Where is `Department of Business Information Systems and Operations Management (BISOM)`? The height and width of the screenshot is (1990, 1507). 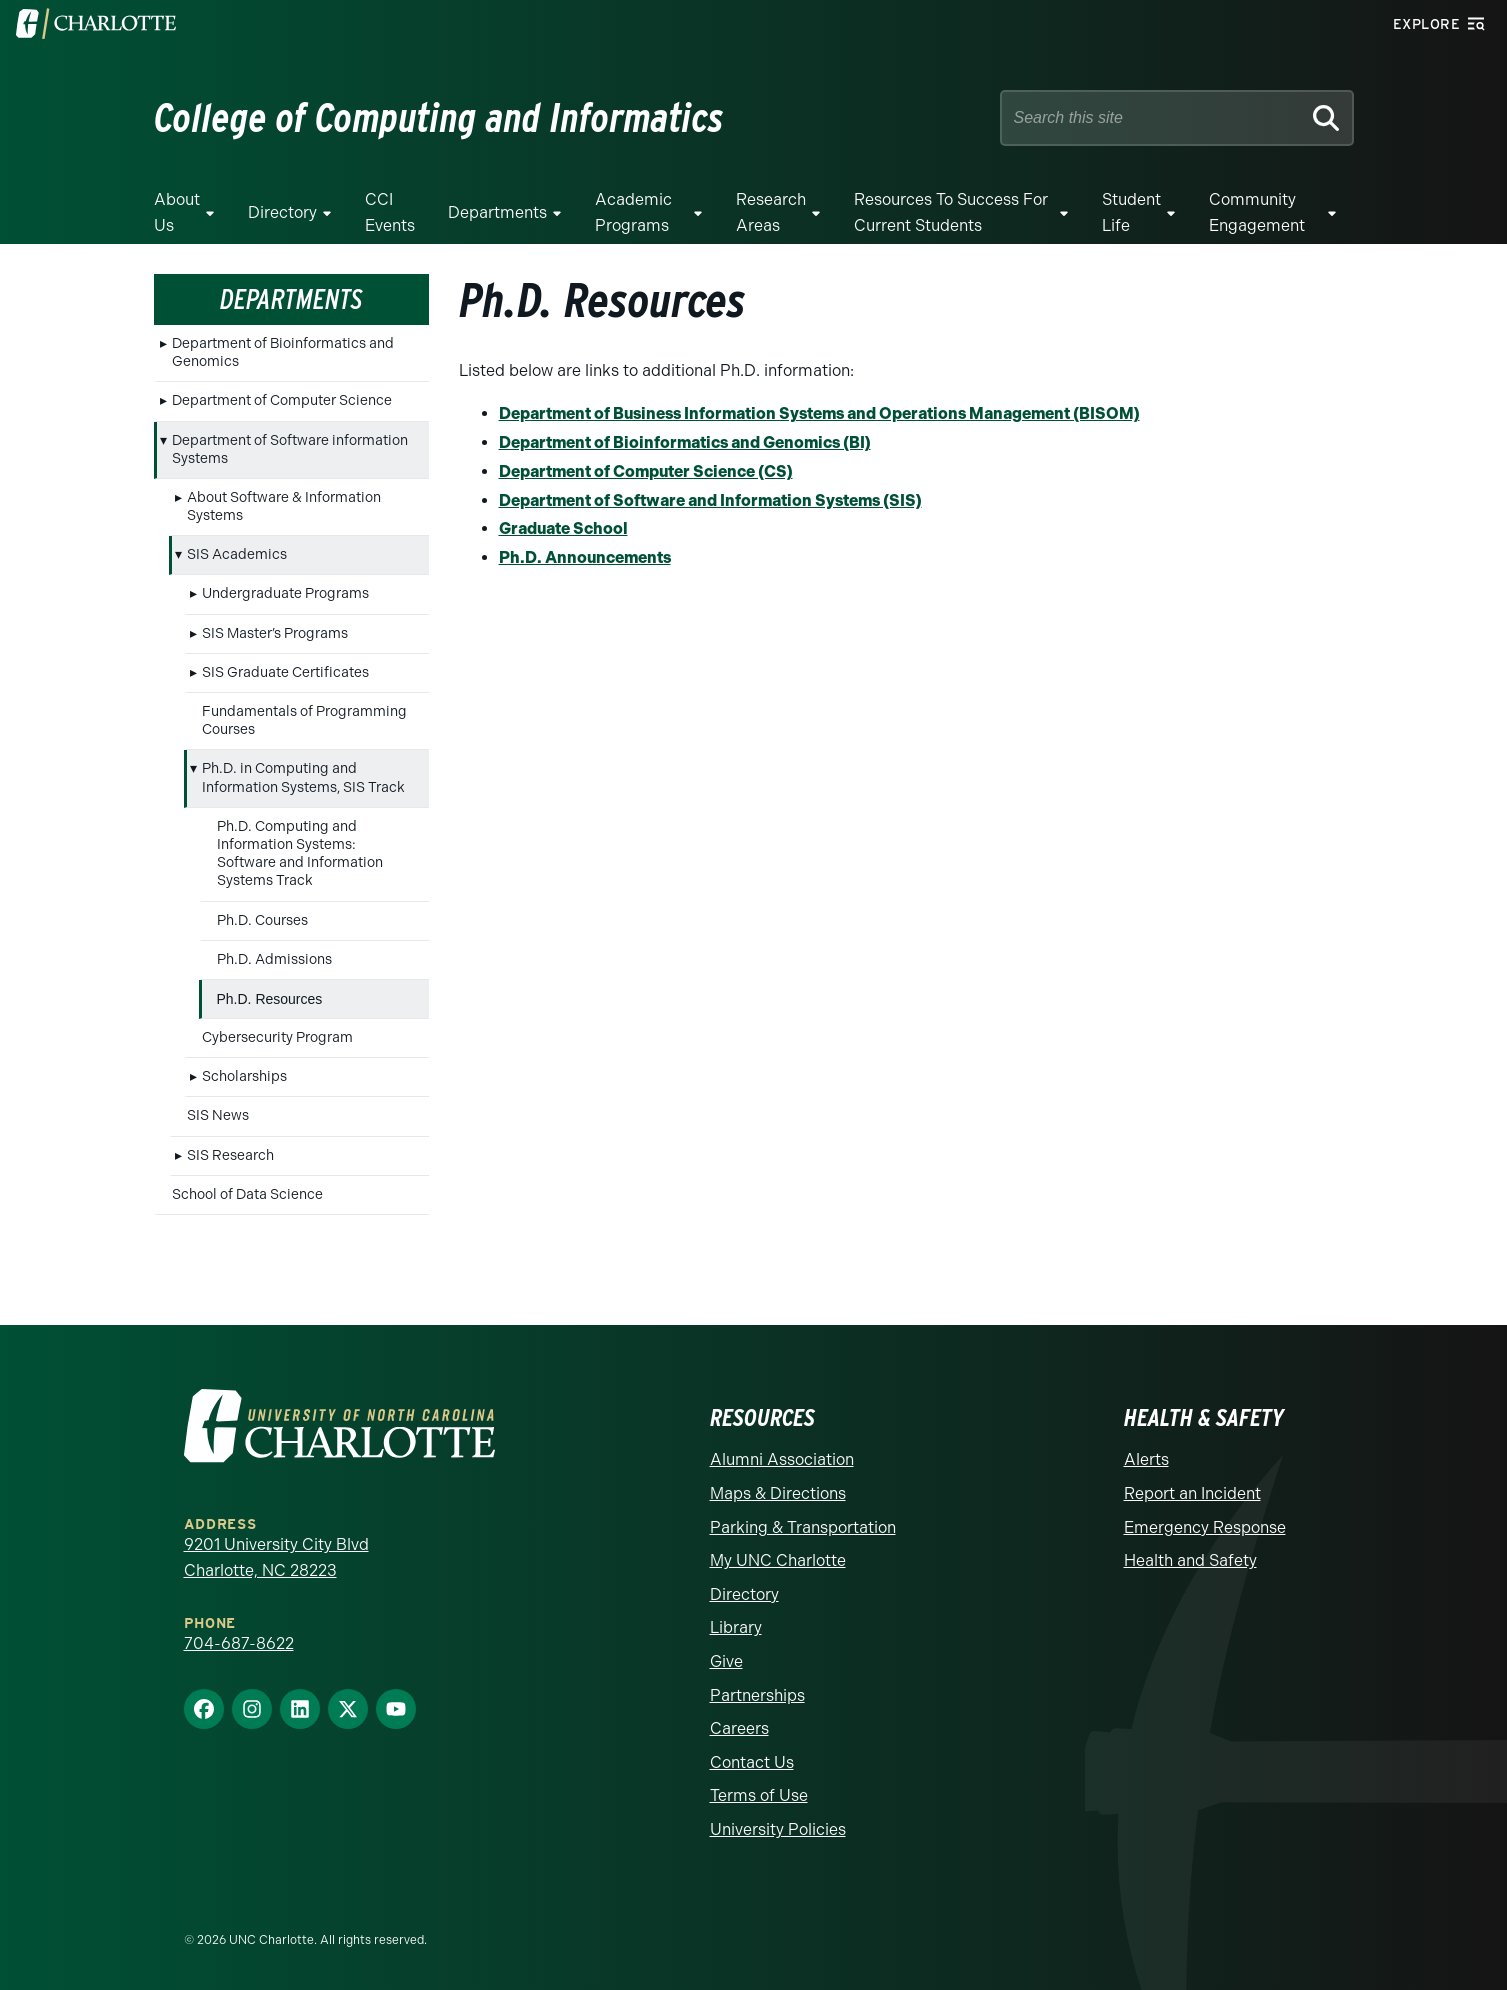
Department of Business Information Systems and Operations Management (BISOM) is located at coordinates (819, 413).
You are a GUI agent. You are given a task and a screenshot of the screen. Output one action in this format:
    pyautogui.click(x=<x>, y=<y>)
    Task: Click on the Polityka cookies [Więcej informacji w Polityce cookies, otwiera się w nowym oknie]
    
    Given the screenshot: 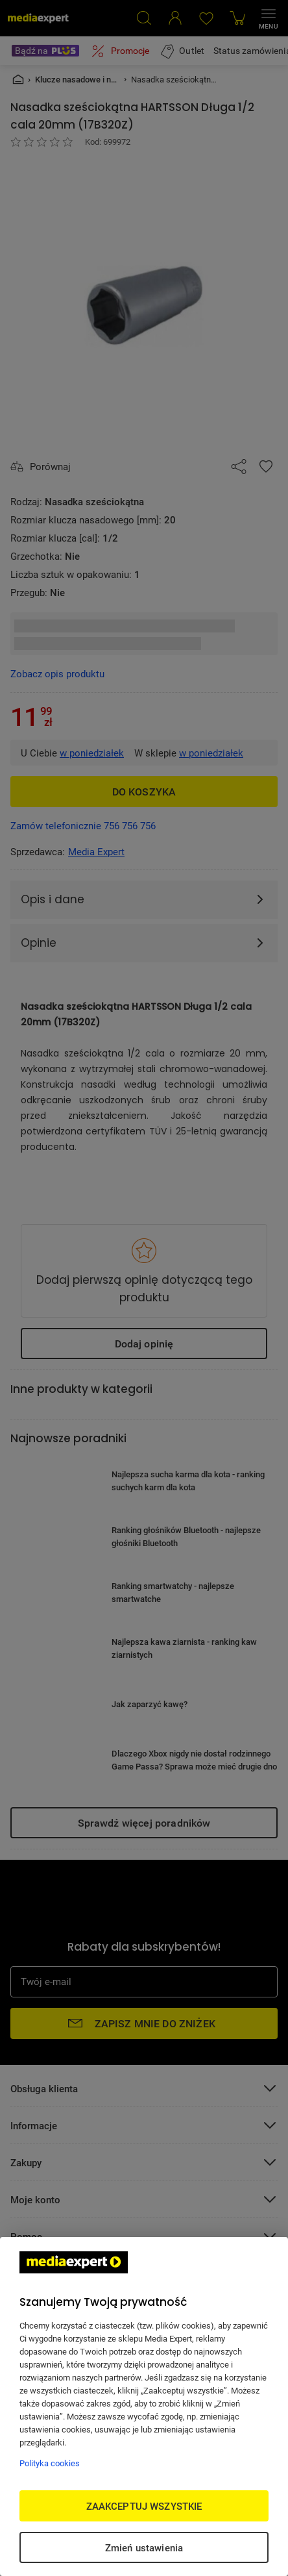 What is the action you would take?
    pyautogui.click(x=49, y=2463)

....................

Say again, exactly, only those lines of the records that run from the start through the line with "You are a GUI". Pictures are to be skipped.

● OUTPUT FOR THIS EXERCISE:
Where is `Department of Business Information Systems and Operations Management (BISOM)`? The height and width of the screenshot is (1990, 1507). 
Department of Business Information Systems and Operations Management (BISOM) is located at coordinates (819, 413).
You are a GUI agent. You are given a task and a screenshot of the screen. Output one action in this format:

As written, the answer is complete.